Wed 20 May 2026 | 03:56 PM
Yara Sameh

Andy Garcia‘s passion project "Diamond" sparked a nine-minute ovation in Cannes on Tuesday evening as the star set down at the festival in the company of co-stars Vicky Krieps and Rosemarie DeWitt.

Billed as a love letter to L.A. and a homage to the film noir of the past, the quirky whodunnit is written and directed by Garcia who also stars as the mysterious figure of Joe Diamond, an out-of-time private detective with an uncanny gift for solving cases that have stumped the LAPD.

Diamond is the fruit of a 20-year journey for Garcia who first hit on the idea for the film while helping his daughter Daniella on a homework assignment which involved writing a short story in the vein of "The Long Goodbye" by Raymond Chandler.

“As you might know this has been a 20-year journey and I couldn’t think of a more sacred place than to be here, a place where film noir was coined, and to share this very personal journey here with the Festival de Cannes,” Garcia told the enthusiastic audience in the Grand Salle Lumière.

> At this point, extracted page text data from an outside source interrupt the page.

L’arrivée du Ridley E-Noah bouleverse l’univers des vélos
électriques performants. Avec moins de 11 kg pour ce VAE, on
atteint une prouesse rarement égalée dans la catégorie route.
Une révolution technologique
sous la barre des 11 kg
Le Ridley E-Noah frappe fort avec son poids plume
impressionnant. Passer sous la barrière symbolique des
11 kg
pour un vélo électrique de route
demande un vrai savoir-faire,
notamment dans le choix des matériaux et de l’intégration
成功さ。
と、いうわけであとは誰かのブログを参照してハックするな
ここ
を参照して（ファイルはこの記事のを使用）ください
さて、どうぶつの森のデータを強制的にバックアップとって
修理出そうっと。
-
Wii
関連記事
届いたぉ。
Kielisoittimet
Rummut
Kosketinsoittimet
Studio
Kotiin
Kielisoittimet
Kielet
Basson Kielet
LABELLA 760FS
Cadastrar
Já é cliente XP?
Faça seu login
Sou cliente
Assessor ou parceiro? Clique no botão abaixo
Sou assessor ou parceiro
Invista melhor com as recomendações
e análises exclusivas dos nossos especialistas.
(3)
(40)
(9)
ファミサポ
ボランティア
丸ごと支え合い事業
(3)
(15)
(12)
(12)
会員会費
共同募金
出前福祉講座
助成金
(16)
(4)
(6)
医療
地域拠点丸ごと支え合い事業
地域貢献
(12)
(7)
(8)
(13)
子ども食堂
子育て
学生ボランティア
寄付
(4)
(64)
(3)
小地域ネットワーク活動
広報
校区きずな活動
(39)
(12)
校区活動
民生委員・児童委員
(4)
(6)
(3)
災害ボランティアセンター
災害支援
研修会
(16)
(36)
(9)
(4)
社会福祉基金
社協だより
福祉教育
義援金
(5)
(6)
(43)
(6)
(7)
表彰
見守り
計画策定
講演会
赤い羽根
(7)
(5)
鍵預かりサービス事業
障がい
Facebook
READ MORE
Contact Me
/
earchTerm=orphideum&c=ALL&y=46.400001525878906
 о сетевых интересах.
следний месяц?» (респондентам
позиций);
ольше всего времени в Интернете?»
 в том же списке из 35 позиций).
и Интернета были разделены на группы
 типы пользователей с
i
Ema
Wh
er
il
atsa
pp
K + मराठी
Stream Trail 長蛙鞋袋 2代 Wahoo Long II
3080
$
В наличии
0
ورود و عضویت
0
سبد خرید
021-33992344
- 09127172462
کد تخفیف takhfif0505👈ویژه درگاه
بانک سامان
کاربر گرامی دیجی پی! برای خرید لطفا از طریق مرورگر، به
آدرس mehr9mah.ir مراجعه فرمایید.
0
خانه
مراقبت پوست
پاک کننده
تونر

“We all grew up with a dream, and I can tell you and share with young people out there who have dreams that there is no great obstacle that can’t be overcome. Follow your dream. Keep falling forward. As my father would say, never take a step backward, not even to gain momentum. I am blessed to be here with you all this evening. Thank you.”

The cast also features Brendan Fraser, Bill Murray, Dustin Hoffman, Demián Bichir, Danny Huston Richardson Jackson, Yul Vazquez, Robert Patrick, and Rachel Ticotin.

They did not travel to Cannes for the premiere, but Garcia thanked them in their absence as well as the cast members in the room.

“That is one’s greatest award when people you admire, you look up to, you’re inspired by, trust you, and want to play in your world for a little bit. Without their support, without their inspiration, this would not be the film that it is,” he said.

Diamond is the third feature directorial project for Garcia after the 1993 documentary "Cachao… Como Su Ritmo No Hay Dos," and 2005’s "The Lost City".

He was last in Cannes with "Ocean’s Thirteen" in 2007 and before that "Things to Do In Denver When You’re Dead," which played in Un Certain Regard in 1995.

"Diamond" is among a dozen films playing in the Out of Competition strand this year alongside pictures such as Quentin Dupieux’s "Full Phil," with Woody Harrelson and Kristen Stewart and Nicolas Winding Refn’s "Her Private Hell".